## Records shown
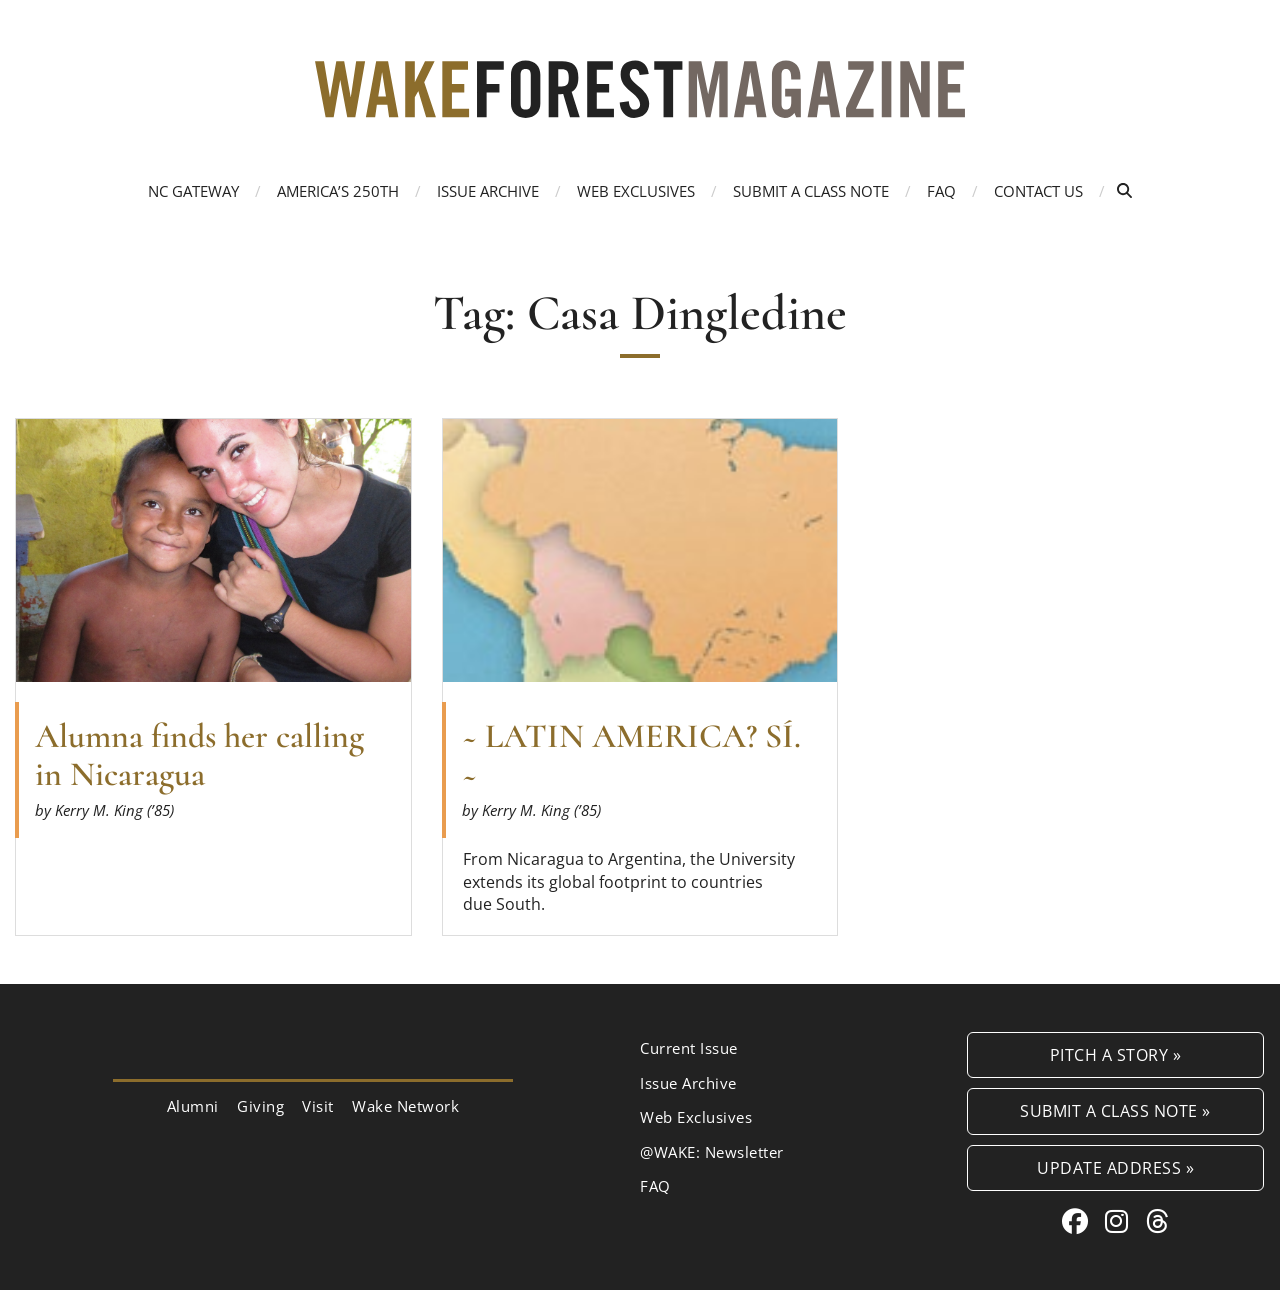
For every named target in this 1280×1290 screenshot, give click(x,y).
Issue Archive (488, 191)
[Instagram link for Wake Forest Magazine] (1120, 1221)
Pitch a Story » (1116, 1054)
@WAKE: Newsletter (712, 1152)
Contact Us (1038, 191)
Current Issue (689, 1048)
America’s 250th (338, 191)
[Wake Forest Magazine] (640, 102)
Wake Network (405, 1106)
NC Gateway (193, 191)
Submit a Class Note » (1115, 1110)
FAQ (941, 191)
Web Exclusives (636, 191)
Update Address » (1115, 1167)
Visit (318, 1106)
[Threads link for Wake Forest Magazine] (1158, 1221)
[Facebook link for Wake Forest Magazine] (1079, 1221)
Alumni (193, 1106)
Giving (260, 1106)
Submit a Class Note (811, 191)
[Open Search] (1124, 190)
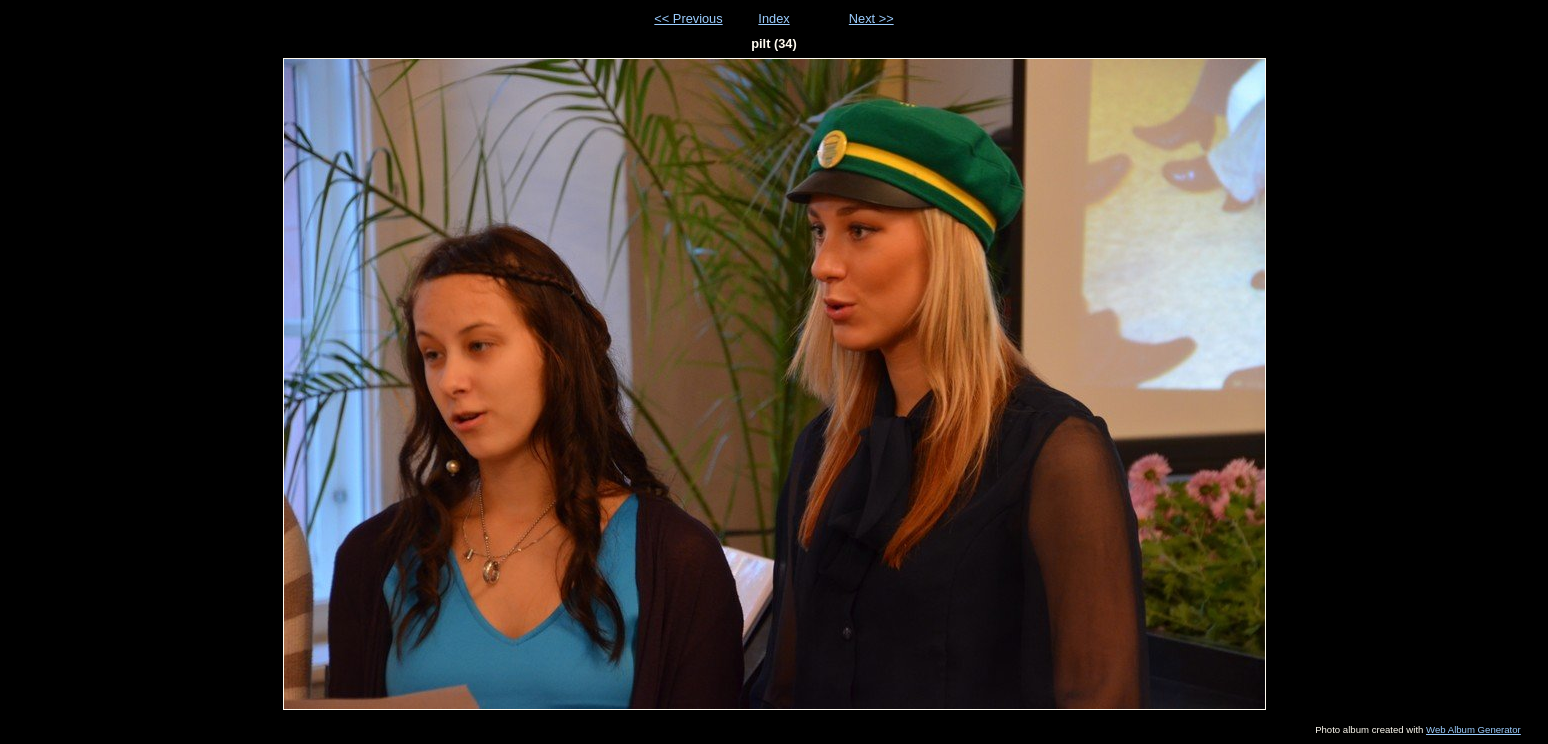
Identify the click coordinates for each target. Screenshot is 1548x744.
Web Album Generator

## Activity
Leave the pictures out and return the rest of the listing exactly.

## Exercise solution
For every named target in this 1280×1290 screenshot, give click(x,y).
Issue Archive (488, 191)
[Instagram link for Wake Forest Magazine] (1120, 1221)
Pitch a Story » (1116, 1054)
@WAKE: Newsletter (712, 1152)
Contact Us (1038, 191)
Current Issue (689, 1048)
America’s 250th (338, 191)
[Wake Forest Magazine] (640, 102)
Wake Network (405, 1106)
NC Gateway (193, 191)
Submit a Class Note » (1115, 1110)
FAQ (941, 191)
Web Exclusives (636, 191)
Update Address » (1115, 1167)
Visit (318, 1106)
[Threads link for Wake Forest Magazine] (1158, 1221)
[Facebook link for Wake Forest Magazine] (1079, 1221)
Alumni (193, 1106)
Giving (260, 1106)
Submit a Class Note (811, 191)
[Open Search] (1124, 190)
Identify the click coordinates for each target. Screenshot is 1548x744.
Web Album Generator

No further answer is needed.